- Born: 1922
- Died: 10 October 2007 (aged 84–85)
- Organization: Otil a Beluad
- Known for: Peace and anti-nuclear activism
- Children: Cita Morei

= Gabriela Ngirmang =

Palauan activist

Mirair Gabriela Ngirmang (1922 – 10 October 2007) was a Palauan peace and anti-nuclear activist.

== Background ==
Ngirmang was born in 1922 in Palau. Her father is from Airai and her mother is from Koror. Both her parents held high-ranking positions within their clans.

Growing up in Palau while it was under Japanese administration, and then during World War II, Ngirmang received very limited formal education. She was considered a matriarch of the Ikelau clan and held the title of 'Mirair', the second woman’s title in Koror, for over twelve years.

== Career ==
Ngirmang is considered to have been instrumental in creating the world's first nuclear-free constitution, banning the use, storage, and disposal of nuclear weaponry in Palau. The constitution came into effect in 1979 and was passed with the support of 92% of the population. The document included a clause that required agreement from 75% of voters before nuclear weapons could be brought into the country. Between 1979–1994 the constitutional clause was voted on, and upheld, eleven times.

For fifty years Ngirmang led the women's organisation Otil a Beluad (which can be translated to 'anchor of our land’) and continued to defend the nuclear-free clause in the constitution. Ngirmang's daughter, Cita Morei, was also a prominent member of the movement.

In 1987, when the Palauan government attempted to amend the clause to require a simple majority rather than 75% support, Ngirmang led a group of fifty women elders and took the government to court. During this time, the elders were threatened and Ngirmang's house was firebombed.

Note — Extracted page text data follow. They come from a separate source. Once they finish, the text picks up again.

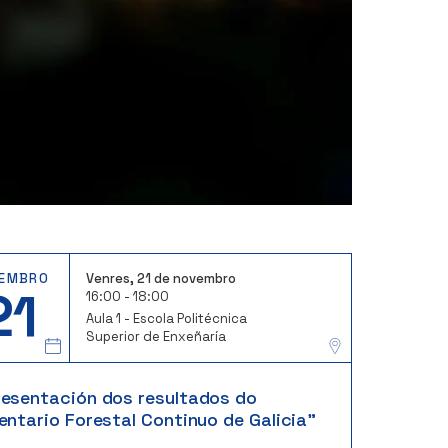
EMBRO
Venres, 21 de novembro
21
16:00 - 18:00
Aula 1 - Escola Politécnica
Superior de Enxeñaría
resentación dos resultados do
entario Forestal Continuo de Galicia"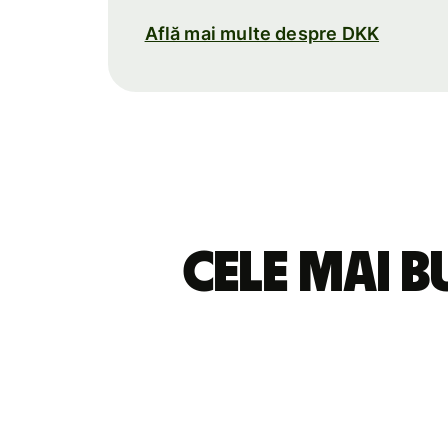
Află mai multe despre DKK
Cele mai b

Seeking support, she travelled to the United States, including addressing the United Nations and United States Congress. However, in 1989 the case was taken back to court and the government unilaterally amended the clause to require only 50% voter support.

In 1988, the organization Ngirmang led, Otil A Beluad was nominated for a Nobel Peace Prize, and in 2005 she was individually nominated for a Nobel Peace Prize by the Swiss-based 1000 Women for Peace campaign. In 1993 Otil A Beluad received the Global 500 Award from the United Nations Environment Programme.